## Exercise data:
● ● ●
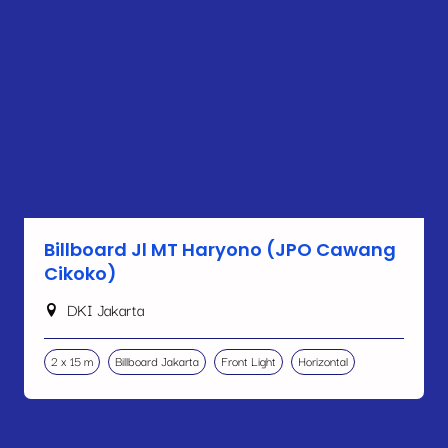
Billboard Jl MT Haryono (JPO Cawang
Cikoko)
DKI Jakarta
2 x 15 m
Billboard Jakarta
Front Light
Horizontal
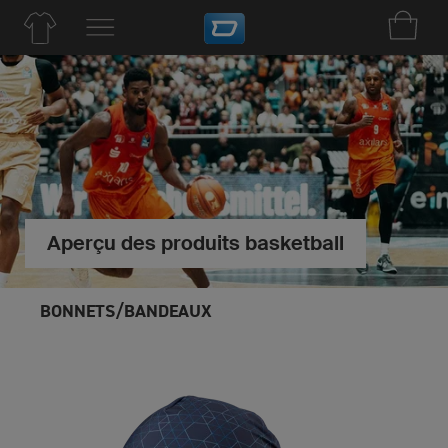
Aperçu des produits basketball
BONNETS/BANDEAUX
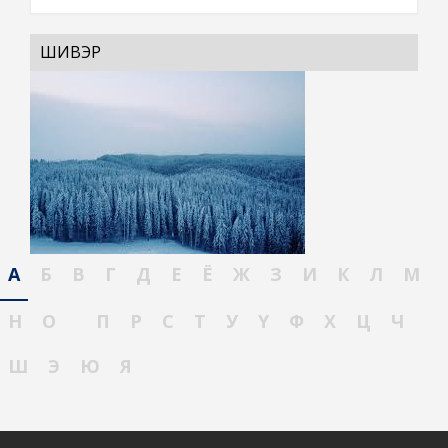
ШИВЭР
А
Б
В
Г
Д
Е
Ё
Ж
З
И
К
Л
М
Н
О
П
Р
С
Т
У
Ү
Ф
Х
Ц
Ч
Ш
Э
Ю
Я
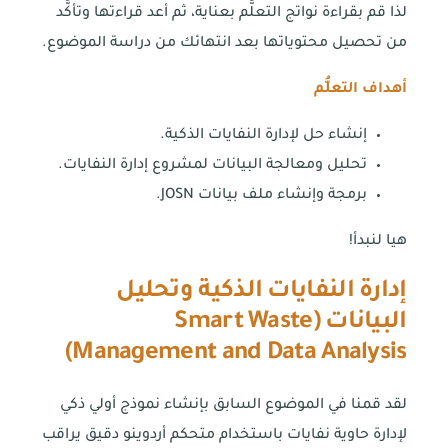
لذا قم بقراءة نواتج التعلُّم بعناية، ثم أعد قراءتها وتأكَّد
من تحصيل محتوياتها بعد انتهائك من دراسة الموضوع.
أهداف التعلُّم
إنشاء حل لإدارة النفايات الذكية.
تحليل ومعالجة البيانات لمشروع إدارة النفايات.
برمجة وإنشاء ملف بيانات JOSN.
هيا لنبدأ!
إدارة النفايات الذكية وتحليل
البيانات (
Smart Waste
)
Management and Data Analysis
لقد قمنا في الموضوع السابق بإنشاء نموذج أولي ذكي
لإدارة حاوية نفايات باستخدام متحكم أردوينو دقيق يراقب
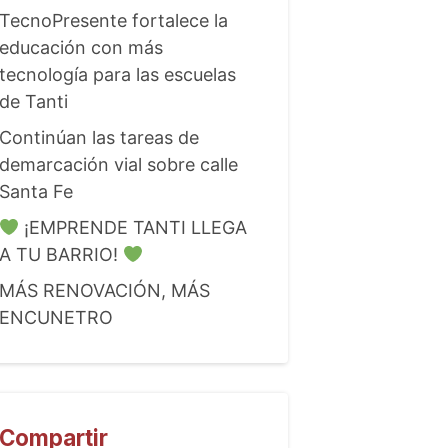
TecnoPresente fortalece la
educación con más
tecnología para las escuelas
de Tanti
Continúan las tareas de
demarcación vial sobre calle
Santa Fe
¡EMPRENDE TANTI LLEGA
A TU BARRIO!
MÁS RENOVACIÓN, MÁS
ENCUNETRO
Compartir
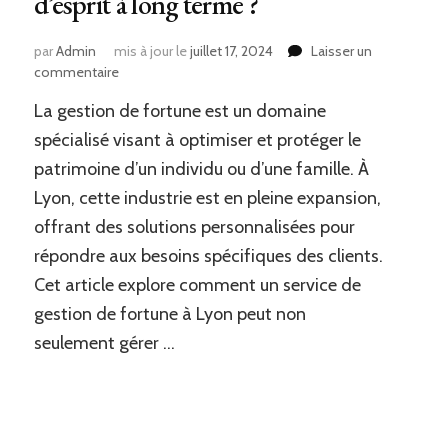
d’esprit à long terme ?
par
Admin
mis à jour le
juillet 17, 2024
Laisser un
sur
commentaire
Comment
La gestion de fortune est un domaine
un
service
spécialisé visant à optimiser et protéger le
de
patrimoine d’un individu ou d’une famille. À
gestion
Lyon, cette industrie est en pleine expansion,
de
fortune
offrant des solutions personnalisées pour
à
répondre aux besoins spécifiques des clients.
Lyon
peut-
Cet article explore comment un service de
il
gestion de fortune à Lyon peut non
assurer
seulement gérer …
une
gestion
proactive
de
mes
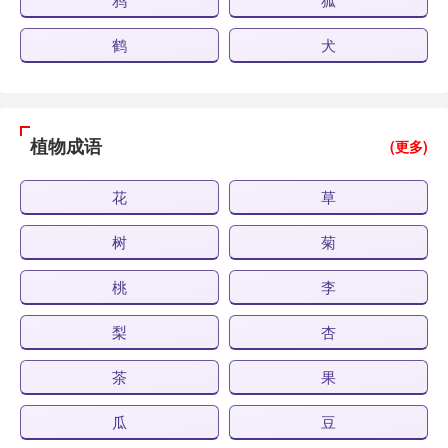
鹤
犬
植物成语
(更多)
花
草
树
菊
桃
李
梨
杏
茶
果
瓜
豆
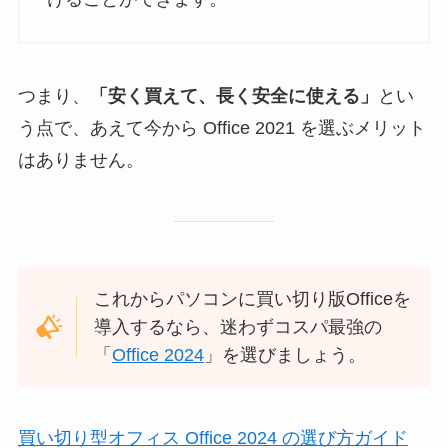
つまり、
「安く買えて、長く安全に使える」
とい
う点で、あえて今から Office 2021 を選ぶメリット
はありません。
これからパソコンに買い切り版Officeを
導入するなら、迷わずコスパ最強の
「
Office 2024
」を選びましょう。
買い切り型オフィス Office 2024 の選び方ガイド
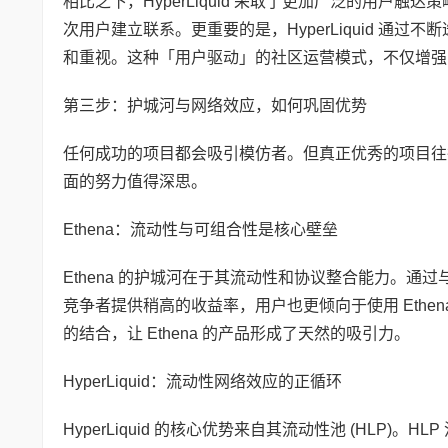
相比之下，HyperLiquid 采取了更加广泛的用户触达
次用户建立联系。更重要的是，HyperLiquid 
和重视。这种「用户驱动」的社区运营模式，不仅增强了用户
第三步：护城河与网络效应，如何巩固优势
任何成功的项目都会吸引模仿者。但真正优秀的项目往往能够通
面的努力值得深思。
Ethena：流动性与可组合性是核心壁垒
Ethena 的护城河在于其流动性和协议整合能力。通过与
竞争者提供稍高的收益率，用户也更倾向于使用 Ethen
的结合，让 Ethena 的产品形成了天然的吸引力。
HyperLiquid：流动性网络效应的正循环
HyperLiquid 的核心优势来自其流动性池 (HL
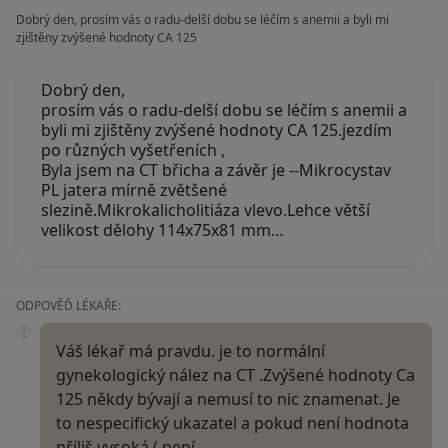
Dobrý den, prosím vás o radu-delší dobu se léčím s anemii a byli mi
zjištěny zvýšené hodnoty CA 125
Dobrý den,
prosím vás o radu-delší dobu se léčím s anemii a
byli mi zjištěny zvýšené hodnoty CA 125.jezdím
po různých vyšetřeních ,
Byla jsem na CT břicha a závěr je --Mikrocystav
PL jatera mírně zvětšené
slezině.Mikrokalicholitiáza vlevo.Lehce větší
velikost dělohy 114x75x81 mm…
ODPOVĚĎ LÉKAŘE:
Váš lékař má pravdu. je to normální
gynekologický nález na CT .Zvýšené hodnoty Ca
125 někdy bývají a nemusí to nic znamenat. Je
to nespecifický ukazatel a pokud není hodnota
příliš vysoká ( není…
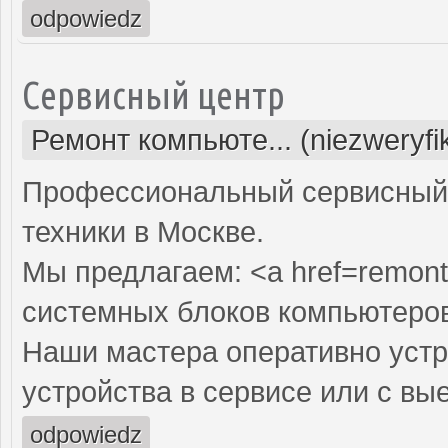
odpowiedz
Сервисный центр
Ремонт компьюте... (niezweryf
Профессиональный сервисный 
техники в Москве.
Мы предлагаем: <a href=remont
системных блоков компьютеро
Наши мастера оперативно устр
устройства в сервисе или с вы
odpowiedz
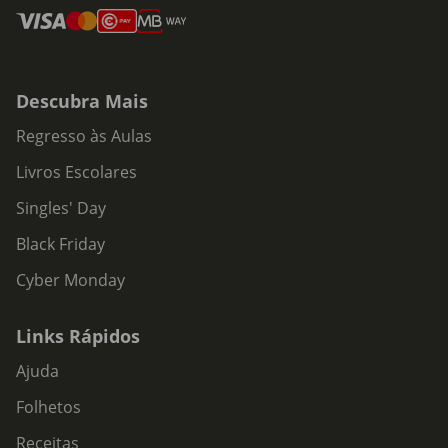
Descubra Mais
Regresso às Aulas
Livros Escolares
Singles' Day
Black Friday
Cyber Monday
Links Rápidos
Ajuda
Folhetos
Receitas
● ● ●
From the entries, copy every line in which the word "zjištěny" occurs.

## Exercise result:
zjištěny zvýšené hodnoty CA 125
byli mi zjištěny zvýšené hodnoty CA 125.jezdím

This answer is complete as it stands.